1. "She gets special treatment under the Justice Department. ... Sorry. Sorry. Sorry. Sorry. She gets special treatment under the Justice Department." Trump is talking here, of course, about Hillary Clinton. He's interrupted in his attack by chants of "lock her up" from the crowd. Trump's undermining of the Justice Department -- which he has done on an almost-daily basis since winning the White House -- is deeply dangerous to how people perceive those who are tasked with enforcing our laws.
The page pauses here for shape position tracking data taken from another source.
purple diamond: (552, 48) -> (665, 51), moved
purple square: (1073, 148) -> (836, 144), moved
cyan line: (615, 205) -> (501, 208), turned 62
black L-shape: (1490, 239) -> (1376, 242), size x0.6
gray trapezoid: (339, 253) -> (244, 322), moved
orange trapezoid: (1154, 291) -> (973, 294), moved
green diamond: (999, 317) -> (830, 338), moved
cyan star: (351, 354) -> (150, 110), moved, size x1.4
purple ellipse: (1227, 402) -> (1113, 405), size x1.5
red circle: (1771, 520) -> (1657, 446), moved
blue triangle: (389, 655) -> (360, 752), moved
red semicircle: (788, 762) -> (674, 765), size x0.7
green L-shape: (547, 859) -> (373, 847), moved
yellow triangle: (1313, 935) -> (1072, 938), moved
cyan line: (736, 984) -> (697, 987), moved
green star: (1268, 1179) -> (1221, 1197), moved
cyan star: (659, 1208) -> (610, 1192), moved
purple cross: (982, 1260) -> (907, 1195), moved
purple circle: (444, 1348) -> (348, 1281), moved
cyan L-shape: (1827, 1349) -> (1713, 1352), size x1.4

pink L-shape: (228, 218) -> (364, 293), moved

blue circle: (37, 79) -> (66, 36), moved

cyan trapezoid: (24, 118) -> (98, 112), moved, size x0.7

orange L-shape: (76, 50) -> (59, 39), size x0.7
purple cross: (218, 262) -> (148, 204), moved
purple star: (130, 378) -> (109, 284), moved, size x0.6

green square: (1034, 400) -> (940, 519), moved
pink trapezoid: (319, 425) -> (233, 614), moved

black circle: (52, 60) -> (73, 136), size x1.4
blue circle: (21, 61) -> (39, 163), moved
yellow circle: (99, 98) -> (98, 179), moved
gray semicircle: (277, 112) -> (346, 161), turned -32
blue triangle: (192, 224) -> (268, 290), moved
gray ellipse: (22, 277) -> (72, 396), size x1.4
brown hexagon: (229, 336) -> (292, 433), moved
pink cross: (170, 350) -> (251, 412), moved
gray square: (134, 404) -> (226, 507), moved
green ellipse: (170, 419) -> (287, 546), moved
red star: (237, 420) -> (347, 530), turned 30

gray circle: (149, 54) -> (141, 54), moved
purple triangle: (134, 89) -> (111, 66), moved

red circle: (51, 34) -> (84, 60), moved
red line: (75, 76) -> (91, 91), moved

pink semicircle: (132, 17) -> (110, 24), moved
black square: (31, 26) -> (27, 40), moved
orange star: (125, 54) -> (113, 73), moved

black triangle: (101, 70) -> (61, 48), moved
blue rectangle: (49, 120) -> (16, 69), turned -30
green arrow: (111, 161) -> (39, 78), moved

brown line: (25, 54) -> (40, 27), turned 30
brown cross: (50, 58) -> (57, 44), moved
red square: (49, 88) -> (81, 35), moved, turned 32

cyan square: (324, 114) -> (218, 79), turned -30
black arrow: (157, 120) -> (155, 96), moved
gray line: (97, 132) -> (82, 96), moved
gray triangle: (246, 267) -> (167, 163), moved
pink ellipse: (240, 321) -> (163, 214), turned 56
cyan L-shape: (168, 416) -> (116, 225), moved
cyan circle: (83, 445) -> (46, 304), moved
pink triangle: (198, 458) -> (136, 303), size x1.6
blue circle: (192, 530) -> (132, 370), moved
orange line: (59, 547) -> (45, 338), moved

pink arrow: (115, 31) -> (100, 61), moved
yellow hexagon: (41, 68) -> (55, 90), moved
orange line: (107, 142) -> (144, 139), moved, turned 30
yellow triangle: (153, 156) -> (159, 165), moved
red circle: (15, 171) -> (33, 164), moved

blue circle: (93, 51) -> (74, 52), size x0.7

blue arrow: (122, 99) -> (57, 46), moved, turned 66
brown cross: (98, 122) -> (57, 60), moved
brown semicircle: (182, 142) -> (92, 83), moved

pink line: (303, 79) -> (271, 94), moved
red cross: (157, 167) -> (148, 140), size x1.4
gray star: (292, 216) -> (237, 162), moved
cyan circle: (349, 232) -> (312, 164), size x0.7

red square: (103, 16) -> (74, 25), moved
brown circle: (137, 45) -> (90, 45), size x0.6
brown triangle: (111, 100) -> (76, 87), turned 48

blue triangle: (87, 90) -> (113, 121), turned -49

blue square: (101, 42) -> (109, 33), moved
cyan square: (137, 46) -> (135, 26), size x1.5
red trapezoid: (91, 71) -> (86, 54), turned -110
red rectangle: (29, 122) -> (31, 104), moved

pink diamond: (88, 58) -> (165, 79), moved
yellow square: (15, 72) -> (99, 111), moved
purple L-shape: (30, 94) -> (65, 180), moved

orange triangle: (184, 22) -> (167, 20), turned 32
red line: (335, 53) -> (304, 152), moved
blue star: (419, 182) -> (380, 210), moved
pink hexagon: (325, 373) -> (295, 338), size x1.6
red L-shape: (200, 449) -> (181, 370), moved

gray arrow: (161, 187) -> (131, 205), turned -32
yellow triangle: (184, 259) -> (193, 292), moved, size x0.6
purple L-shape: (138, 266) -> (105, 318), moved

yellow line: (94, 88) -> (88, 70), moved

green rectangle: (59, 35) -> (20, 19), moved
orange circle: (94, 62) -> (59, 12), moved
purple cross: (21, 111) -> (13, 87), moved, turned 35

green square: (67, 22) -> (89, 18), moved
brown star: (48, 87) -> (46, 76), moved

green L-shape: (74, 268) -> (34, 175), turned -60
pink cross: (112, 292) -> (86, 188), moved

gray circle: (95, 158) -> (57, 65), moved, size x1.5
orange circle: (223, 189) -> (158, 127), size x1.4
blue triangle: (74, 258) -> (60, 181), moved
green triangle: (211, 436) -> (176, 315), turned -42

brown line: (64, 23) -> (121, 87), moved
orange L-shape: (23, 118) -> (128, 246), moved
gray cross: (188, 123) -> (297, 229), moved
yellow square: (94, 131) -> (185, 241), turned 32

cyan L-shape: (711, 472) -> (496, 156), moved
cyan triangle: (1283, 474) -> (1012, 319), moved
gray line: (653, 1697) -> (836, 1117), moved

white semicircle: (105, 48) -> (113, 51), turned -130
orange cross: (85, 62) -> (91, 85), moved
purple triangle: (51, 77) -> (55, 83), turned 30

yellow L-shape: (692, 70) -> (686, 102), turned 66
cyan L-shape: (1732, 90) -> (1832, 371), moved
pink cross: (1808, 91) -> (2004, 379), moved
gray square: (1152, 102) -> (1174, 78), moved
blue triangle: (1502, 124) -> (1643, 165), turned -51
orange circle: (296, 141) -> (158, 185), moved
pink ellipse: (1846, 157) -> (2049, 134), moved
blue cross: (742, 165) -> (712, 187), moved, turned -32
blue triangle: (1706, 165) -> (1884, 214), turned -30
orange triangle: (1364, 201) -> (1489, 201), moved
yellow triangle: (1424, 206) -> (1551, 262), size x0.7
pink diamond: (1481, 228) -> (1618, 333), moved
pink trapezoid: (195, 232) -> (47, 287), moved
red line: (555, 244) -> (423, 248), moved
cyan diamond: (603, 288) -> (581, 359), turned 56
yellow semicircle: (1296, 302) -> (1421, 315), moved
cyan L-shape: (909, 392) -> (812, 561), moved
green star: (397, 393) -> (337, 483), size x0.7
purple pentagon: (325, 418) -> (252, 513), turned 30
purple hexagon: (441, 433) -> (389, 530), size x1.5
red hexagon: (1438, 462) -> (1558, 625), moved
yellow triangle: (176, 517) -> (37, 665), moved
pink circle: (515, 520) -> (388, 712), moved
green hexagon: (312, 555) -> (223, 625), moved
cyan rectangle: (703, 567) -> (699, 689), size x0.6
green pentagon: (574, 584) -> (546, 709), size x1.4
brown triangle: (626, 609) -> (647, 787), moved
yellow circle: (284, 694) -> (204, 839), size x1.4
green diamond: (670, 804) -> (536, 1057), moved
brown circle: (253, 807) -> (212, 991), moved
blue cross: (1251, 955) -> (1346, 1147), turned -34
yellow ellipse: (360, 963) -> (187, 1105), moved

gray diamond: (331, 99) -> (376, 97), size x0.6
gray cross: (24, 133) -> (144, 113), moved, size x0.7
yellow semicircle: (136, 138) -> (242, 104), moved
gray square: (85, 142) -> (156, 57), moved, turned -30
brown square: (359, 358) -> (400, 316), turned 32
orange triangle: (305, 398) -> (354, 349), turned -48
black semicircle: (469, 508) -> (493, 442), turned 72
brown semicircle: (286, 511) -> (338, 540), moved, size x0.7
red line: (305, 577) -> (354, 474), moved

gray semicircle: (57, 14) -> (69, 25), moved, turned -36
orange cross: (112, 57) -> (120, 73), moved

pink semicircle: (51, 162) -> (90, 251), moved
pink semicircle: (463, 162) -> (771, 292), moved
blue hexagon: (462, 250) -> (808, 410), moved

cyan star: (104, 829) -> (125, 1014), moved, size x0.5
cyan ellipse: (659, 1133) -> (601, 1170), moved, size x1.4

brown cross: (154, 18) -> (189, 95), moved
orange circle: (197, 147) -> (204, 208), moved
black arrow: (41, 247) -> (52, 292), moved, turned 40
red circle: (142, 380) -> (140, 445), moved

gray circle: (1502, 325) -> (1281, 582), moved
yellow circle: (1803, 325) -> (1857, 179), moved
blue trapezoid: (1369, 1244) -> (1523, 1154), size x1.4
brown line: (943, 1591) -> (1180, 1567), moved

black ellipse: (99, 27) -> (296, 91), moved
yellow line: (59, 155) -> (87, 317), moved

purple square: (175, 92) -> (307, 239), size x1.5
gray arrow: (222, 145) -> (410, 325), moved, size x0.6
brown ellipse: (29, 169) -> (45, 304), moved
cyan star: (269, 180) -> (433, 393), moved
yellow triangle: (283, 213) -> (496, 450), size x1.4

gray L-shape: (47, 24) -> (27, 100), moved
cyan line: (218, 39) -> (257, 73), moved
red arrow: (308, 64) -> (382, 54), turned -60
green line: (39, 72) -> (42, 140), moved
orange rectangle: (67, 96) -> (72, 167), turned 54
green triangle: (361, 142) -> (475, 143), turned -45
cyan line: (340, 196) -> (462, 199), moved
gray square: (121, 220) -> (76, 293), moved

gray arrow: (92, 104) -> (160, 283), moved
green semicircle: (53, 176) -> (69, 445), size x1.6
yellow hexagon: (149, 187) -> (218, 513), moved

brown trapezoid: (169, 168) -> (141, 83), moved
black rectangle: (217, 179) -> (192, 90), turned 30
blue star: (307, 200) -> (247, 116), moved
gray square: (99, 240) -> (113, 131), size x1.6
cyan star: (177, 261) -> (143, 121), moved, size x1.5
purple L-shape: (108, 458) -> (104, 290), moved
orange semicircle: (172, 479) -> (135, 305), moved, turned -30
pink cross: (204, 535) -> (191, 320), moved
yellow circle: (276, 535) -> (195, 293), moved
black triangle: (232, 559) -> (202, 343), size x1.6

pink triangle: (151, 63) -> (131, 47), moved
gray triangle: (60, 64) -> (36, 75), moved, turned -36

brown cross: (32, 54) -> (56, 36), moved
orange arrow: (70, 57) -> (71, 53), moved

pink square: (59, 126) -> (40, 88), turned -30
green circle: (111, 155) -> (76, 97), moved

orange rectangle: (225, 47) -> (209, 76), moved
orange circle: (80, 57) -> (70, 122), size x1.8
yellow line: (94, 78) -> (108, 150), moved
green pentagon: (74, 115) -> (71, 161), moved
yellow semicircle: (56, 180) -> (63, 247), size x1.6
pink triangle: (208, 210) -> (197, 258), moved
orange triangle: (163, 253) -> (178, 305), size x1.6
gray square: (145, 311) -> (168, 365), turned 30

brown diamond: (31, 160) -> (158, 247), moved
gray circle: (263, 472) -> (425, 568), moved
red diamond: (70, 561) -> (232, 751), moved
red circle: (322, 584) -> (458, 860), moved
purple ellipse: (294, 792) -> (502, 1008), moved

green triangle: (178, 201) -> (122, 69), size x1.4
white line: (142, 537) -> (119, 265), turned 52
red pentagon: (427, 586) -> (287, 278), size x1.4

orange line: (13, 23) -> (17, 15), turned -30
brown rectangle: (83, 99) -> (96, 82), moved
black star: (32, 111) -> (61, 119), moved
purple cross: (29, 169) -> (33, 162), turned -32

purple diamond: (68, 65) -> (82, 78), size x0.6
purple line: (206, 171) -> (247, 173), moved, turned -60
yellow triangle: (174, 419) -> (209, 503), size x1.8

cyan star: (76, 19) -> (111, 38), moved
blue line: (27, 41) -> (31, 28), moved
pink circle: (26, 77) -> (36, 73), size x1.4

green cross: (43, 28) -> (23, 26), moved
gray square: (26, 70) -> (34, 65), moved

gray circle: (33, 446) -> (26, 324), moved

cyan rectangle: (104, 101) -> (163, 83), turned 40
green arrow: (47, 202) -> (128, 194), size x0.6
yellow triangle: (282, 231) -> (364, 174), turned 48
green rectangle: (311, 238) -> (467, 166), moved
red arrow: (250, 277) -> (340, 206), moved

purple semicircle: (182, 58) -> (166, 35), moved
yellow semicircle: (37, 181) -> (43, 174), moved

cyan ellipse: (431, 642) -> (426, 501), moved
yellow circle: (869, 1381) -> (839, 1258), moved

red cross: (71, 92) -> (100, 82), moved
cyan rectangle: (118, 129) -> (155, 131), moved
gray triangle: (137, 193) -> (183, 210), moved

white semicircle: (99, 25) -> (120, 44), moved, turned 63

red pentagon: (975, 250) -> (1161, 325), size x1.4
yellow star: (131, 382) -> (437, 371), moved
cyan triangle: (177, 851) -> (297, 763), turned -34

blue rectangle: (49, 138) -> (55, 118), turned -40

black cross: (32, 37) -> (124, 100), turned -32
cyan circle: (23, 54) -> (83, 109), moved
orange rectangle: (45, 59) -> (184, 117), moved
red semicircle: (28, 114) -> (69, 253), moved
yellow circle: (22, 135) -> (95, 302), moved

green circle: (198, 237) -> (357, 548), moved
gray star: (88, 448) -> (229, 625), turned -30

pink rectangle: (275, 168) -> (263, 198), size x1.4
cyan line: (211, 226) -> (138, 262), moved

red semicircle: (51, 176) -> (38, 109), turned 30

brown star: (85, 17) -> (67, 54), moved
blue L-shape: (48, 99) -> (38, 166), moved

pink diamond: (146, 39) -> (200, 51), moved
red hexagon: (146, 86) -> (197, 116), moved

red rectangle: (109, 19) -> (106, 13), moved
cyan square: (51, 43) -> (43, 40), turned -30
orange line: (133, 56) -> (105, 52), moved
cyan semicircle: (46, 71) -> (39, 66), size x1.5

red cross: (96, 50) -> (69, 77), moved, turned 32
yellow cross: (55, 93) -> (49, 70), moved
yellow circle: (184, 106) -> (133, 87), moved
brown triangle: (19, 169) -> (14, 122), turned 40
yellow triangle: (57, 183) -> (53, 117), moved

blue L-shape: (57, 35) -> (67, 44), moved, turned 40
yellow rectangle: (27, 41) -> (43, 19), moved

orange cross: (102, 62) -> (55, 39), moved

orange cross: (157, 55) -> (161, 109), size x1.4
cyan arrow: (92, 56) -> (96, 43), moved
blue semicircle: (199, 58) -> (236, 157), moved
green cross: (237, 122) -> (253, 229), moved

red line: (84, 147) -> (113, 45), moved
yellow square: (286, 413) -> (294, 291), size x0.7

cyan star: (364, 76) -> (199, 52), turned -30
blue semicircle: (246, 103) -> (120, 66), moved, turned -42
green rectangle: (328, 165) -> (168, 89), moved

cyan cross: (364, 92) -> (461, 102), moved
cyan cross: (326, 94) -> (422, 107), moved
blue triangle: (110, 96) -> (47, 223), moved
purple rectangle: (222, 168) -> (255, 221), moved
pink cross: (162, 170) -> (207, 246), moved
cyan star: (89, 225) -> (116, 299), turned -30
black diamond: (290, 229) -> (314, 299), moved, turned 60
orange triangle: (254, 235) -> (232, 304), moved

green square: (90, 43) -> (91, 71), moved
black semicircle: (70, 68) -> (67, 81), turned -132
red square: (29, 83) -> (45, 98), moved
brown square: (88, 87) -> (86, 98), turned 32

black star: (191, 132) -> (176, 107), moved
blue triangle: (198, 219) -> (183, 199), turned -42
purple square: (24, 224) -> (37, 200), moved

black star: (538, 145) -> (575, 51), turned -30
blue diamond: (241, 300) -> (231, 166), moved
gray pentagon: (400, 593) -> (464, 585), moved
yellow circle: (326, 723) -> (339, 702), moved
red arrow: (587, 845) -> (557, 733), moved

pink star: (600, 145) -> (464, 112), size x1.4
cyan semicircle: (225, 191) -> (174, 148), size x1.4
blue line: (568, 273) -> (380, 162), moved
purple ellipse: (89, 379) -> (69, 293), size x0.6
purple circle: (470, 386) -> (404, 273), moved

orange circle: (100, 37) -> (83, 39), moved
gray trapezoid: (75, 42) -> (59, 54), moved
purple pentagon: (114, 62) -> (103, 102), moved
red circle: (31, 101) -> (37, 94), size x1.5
When the President of the United States insists the Justice Department is biased and can't be trusted, it erodes one of the long-standing pillars of civil society. 2. "It's a rigged deal, folks. It's a rigged deal. I used to say it. It's a rigged deal. It's a disgrace." It's not entirely clear to me what Trump is referring to here -- whether he's reiterating that the FBI is biased or, more likely, casting aspersions on the whole system of government. Either way, he's fomenting (for political gain) the resentment that lots of people feel toward their government and toward societal establishment more generally.Trump is provoking people to believe that there is some "they" out there working to keep you down. And enjoying doing it.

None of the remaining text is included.